[[ Input records open ]]

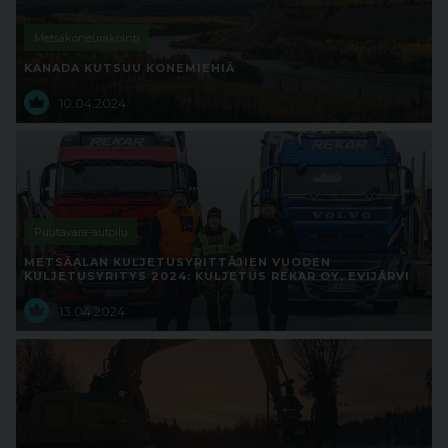
Metsäkoneurakointi
KANADA KUTSUU KONEMIEHIÄ
10.04.2024
Puutavara-autoilu
METSÄALAN KULJETUSYRITTÄJIEN VUODEN
KULJETUSYRITYS 2024: KULJETUS REKAR OY, EVIJÄRVI
13.04.2024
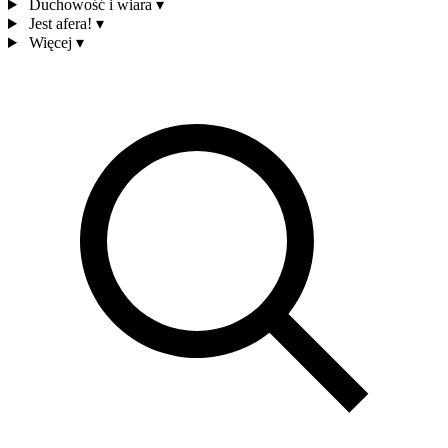
Duchowość i wiara
▾
Jest afera!
▾
Więcej
▾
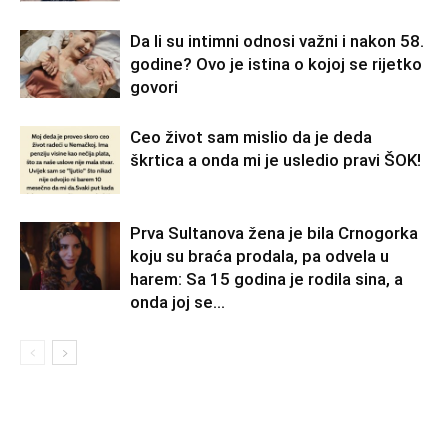
Da li su intimni odnosi važni i nakon 58.
godine? Ovo je istina o kojoj se rijetko
govori
Ceo život sam mislio da je deda
škrtica a onda mi je usledio pravi ŠOK!
Prva Sultanova žena je bila Crnogorka
koju su braća prodala, pa odvela u
harem: Sa 15 godina je rodila sina, a
onda joj se...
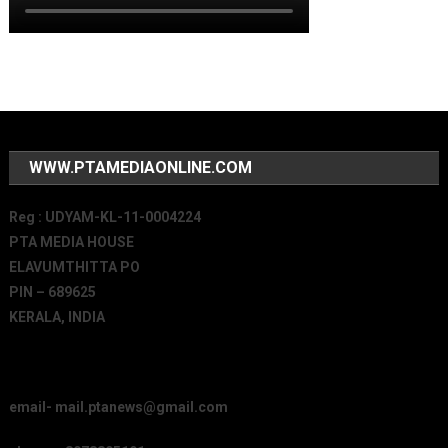
WWW.PTAMEDIAONLINE.COM
Reg : UDYAM-KL-11-0004224
PTA MEDIA HOUSE
ELAVUMTHITTA PO
PIN – 689625
KERALA, INDIA
email- mail.ptanews@gmail.com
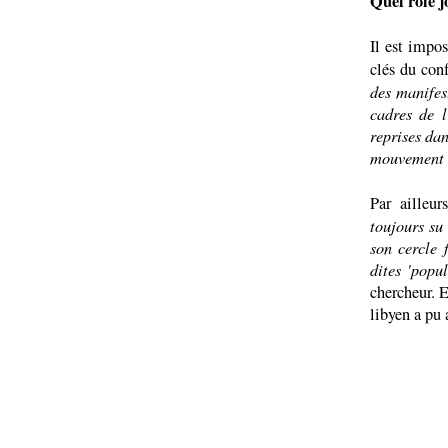
Quel rôle j
Il est impos
clés du conf
des manifes
cadres de l
reprises da
mouvement 
Par ailleur
toujours su
son cercle f
dites 'popul
chercheur. E
libyen a pu 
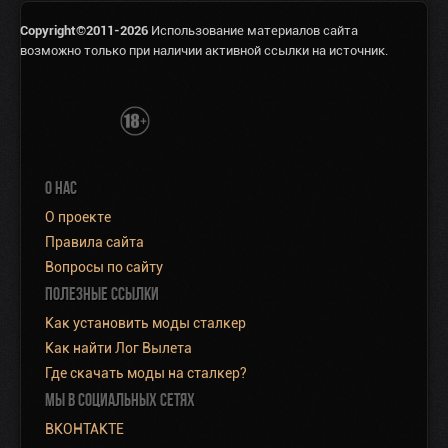
Copyright©2011-2026
Использование материалов сайта
возможно только при наличии активной ссылки на источник.
О НАС
О проекте
Правила сайта
Вопросы по сайту
ПОЛЕЗНЫЕ ССЫЛКИ
Как установить моды сталкер
Как найти Лог Вылета
Где скачать моды на сталкер?
МЫ В СОЦИАЛЬНЫХ СЕТЯХ
ВКОНТАКТЕ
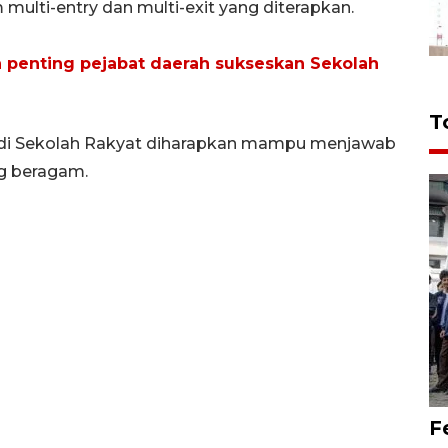
ulti-entry dan multi-exit yang diterapkan.
penting pejabat daerah sukseskan Sekolah
T
 di Sekolah Rakyat diharapkan mampu menjawab
ng beragam.
F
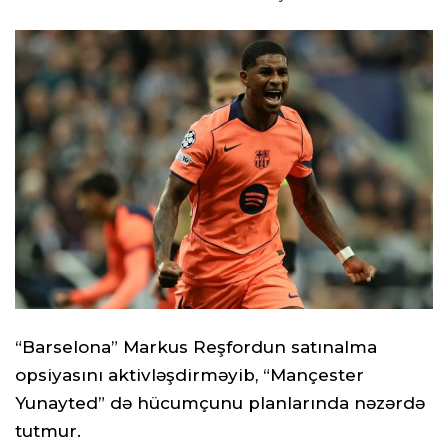
“Barselona” Markus Reşfordun satınalma
opsiyasını aktivləşdirməyib, “Mançester
Yunayted” də hücumçunu planlarında nəzərdə
tutmur.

[[ Input records closed ]]

#### Task prompt:
Return a copy of each line in the records above that has "onda" in it.

#### Exercise answer:
škrtica a onda mi je usledio pravi ŠOK!
onda joj se...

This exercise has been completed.